SI:  Was there any secrecy involved?

JL:  That was top secret up through the Vietnam War, I think.  You weren't allowed--even the Indians were told you were not to divulge what you did.  That was the only unbreakable code in World War II.  They had them in Europe, too, but they broke them.  The Navajo Code was a code within their language.  It wasn't just their language--they had invented a code in there.  So, even if another Navajo intercepted it, they could not interpret it.  So, that's pretty damn secret.  You'd hear, "Belch, belch, belch, fart, fart, fart."  "What does that mean?"
 

SI:  Did they tell those of you who were attached to them, "Do not mention what you see here, do not talk about our methods?"

JL:  Yes, we were all told.  Well, only the communications people knew about it.  The other people had no idea.  I talk to people over here at the League.  They had no idea what the Code Talkers were about.

SI:  You said most of your day was spent repairing equipment. 

JL:  Yes.

SI:  Did you go on maneuvers, that sort of thing?

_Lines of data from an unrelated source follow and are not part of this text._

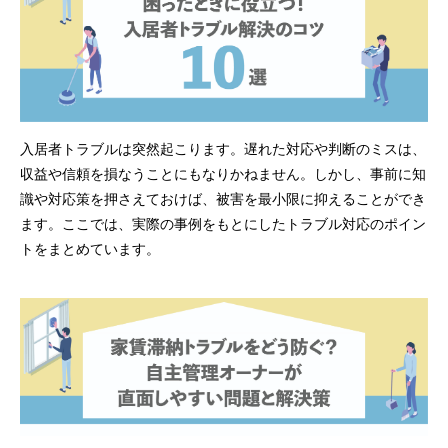
入居者トラブルは突然起こります。遅れた対応や判断のミスは、
収益や信頼を損なうことにもなりかねません。しかし、事前に知
識や対応策を押さえておけば、被害を最小限に抑えることができ
ます。ここでは、実際の事例をもとにしたトラブル対応のポイン
トをまとめています。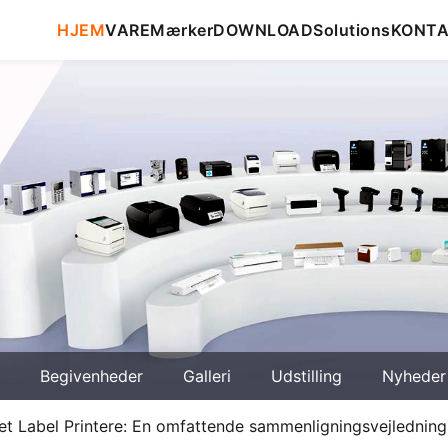
HJEM
VARE
Mærker
DOWNLOAD
Solutions
KONT
Begivenheder
Galleri
Udstilling
Nyheder
jet Label Printere: En omfattende sammenligningsvejledning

JL:  Oh, yes, and a couple of funny things happened.  I was very proficient at that and, once in a while, people from other battalions would come in--some of the officers would come in--they'd have their little (62 radio?) that went on the fritz and they would bring it in.  This is sort of funny.  This one officer brought it in one day and the radio's dead.  I said, "Well, come back in a couple days."  So, he left it and he came back in a couple days and I've got the radio up on the counter, playing.  "Oh," he says, "I see my radio's fixed."  I said, "Well, not really a hundred percent."  I said, "I have to wait for the ionosphere to shift."  I said, "If that shifts and it's still playing," I said, "then, I'll give it back to you."  So, "Okay," second louie.  So, he leaves and he comes back in about a week later.  He says, "What's happening?"  I said, "The ionosphere hasn't shifted yet."  This went on for, like, three weeks.  [laughter] Finally, one time, he come in, he says, "Fuck the ionosphere."  He said, "I want my radio right now."  So, I said, "Okay, here it is.  If it breaks down, don't blame me."  [laughter] To me, that's funny.

SI:  It is a funny story.  You trained with the same unit for quite a while.

JL:  Yes.

SI:  What did you think of your immediate officers and those further up?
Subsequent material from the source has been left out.